9 20 bien sanglé ... futaine: 'in his tight-fitting fustian shooting-jacket. Sangler= 'to bind with a girth,' 'to strap'; cf. un officier sanglé 'an officer with a tight-fitting coat on.'
9 21 se montrant ... ils se disaient: cf. note to 7 2.
10 4 pampas: 'pampas,' vast plains in Argentina, extending from the Atlantic to the Andes.
10 5 faire ... casquette: faire une battue = to beat (battre) the woods or bushes for game. Transl. 'to go a-cap-hunting.'
10 7 A la longue, il y aurait eu (conditional anterior of il y a) de quoi: 'in the end there would have been wherewith,' 'if this existence were continued long, it would have been enough.'
10 10 en vain s'entourait-il: cf. note to 5 32.
10 13 lectures romanesques: 'romantic readings.' The French for Engl. 'lecture' is conférence, causerie.

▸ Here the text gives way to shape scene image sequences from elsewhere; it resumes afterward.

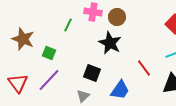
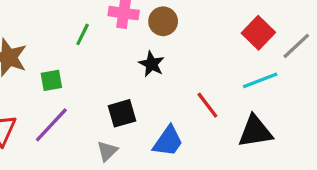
black star: (110, 43) -> (152, 64), size x0.7
green square: (49, 53) -> (51, 80), turned -32
black square: (92, 73) -> (122, 113), turned -36

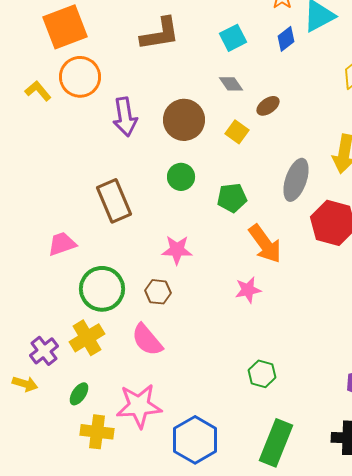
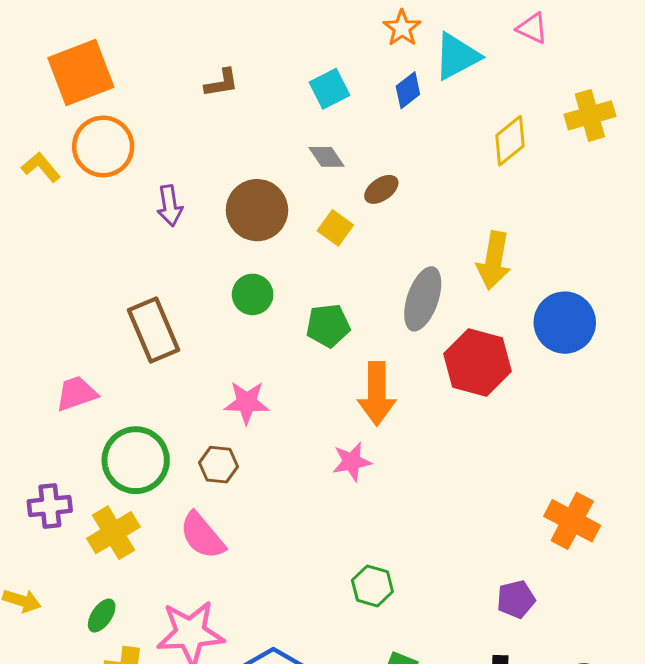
brown L-shape: (160, 34) -> (221, 83), size x0.6
purple arrow: (125, 117) -> (170, 206), size x0.7
orange arrow: (265, 244) -> (377, 394), turned 36
purple cross: (44, 351) -> (50, 506), moved, turned 32

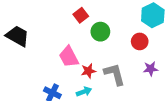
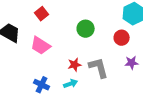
red square: (81, 15) -> (42, 14), moved
pink trapezoid: (69, 57) -> (41, 46), moved, turned -30

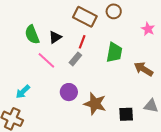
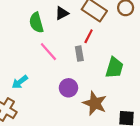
black triangle: (55, 37) -> (62, 13), moved
green trapezoid: (114, 52) -> (114, 68), moved
gray rectangle: (75, 59) -> (79, 54), turned -56

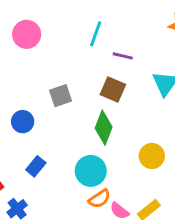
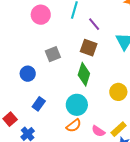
pink circle: (27, 34) -> (41, 15), moved
purple line: (123, 56) -> (94, 24), turned 40
orange semicircle: (99, 199) -> (74, 126), moved

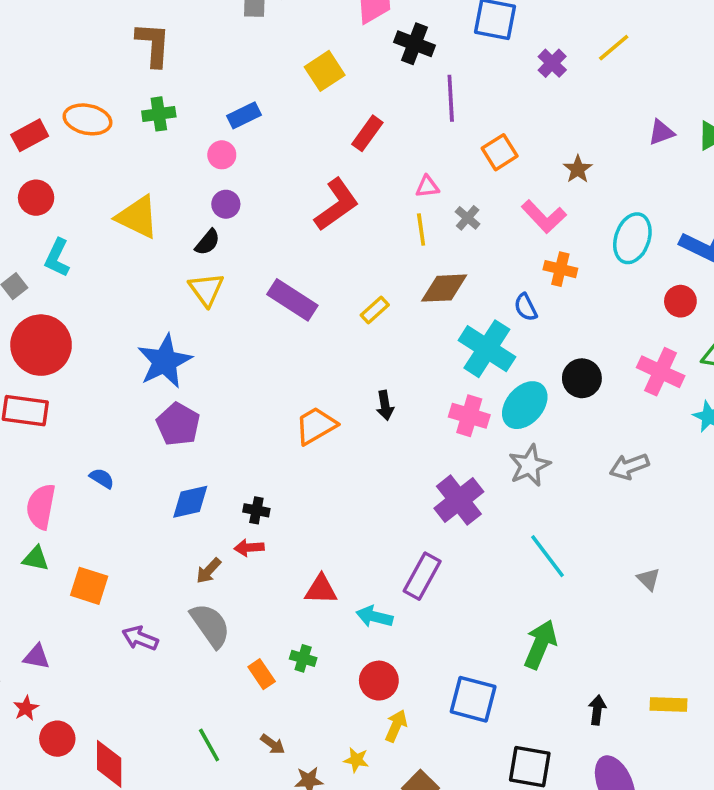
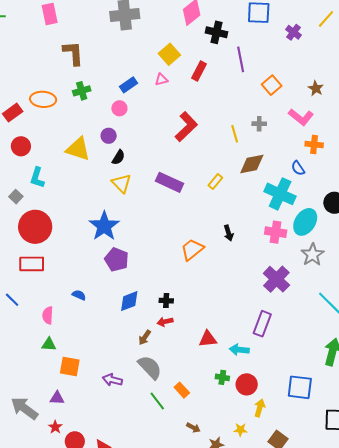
red rectangle: (367, 133) -> (199, 71), moved
pink triangle: (427, 187) -> (161, 80), moved
purple circle: (226, 204) -> (109, 136), moved
gray cross: (468, 218) -> (259, 124), turned -32
pink semicircle: (41, 507) -> (48, 315), size x0.7
orange square: (89, 586) -> (70, 366), moved
green cross: (303, 658) -> (222, 377), moved
green line: (209, 745) -> (157, 401), moved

Romanesque = 'romantic.' The French romantique is used in speaking of the Romantic School literary history, and of landscapes.--don Quichotte: hero of the celebrated novel "Don Quixote," by Cervantes (1547-1616, cf. note to 39 24). Don Quixote, a Spanish gentleman, has his head turned as a result of excessive reading of romances, and, attended by his fat, vulgar squire, Sancho Panza, scours Spain, righting wrongs and rescuing fair damsels, in the fashion of the knights of old. Don Quixote was ever tireless and fearless, while Sancho Panza disliked hard knocks and preferred a slothful life of ease and plenty to the glorious career of privations which was the lot of the knight errant. Tartarin de Tarascon combined the qualities of Don Quixote and Sancho Panza; hence a terrible internal conflict of which we shall read in chapter vi. This disconcerting complexity of character, which is not confined to a Southerner if we may believe the epigraph of this work (En France tout le monde est un peu de Tarascon), is again elucidated in "La Défense de Tarascon" (in "Contes du lundi") and in "Tartarin sur les Alpes," ch. ii, p 35, where the adventurous spirit of warren rabbits (lapins de garenne) clashes with the domesticity of cabbage-garden rabbits (lapins de choux).
10 14 s'arracher aux: cf. note to 4 24.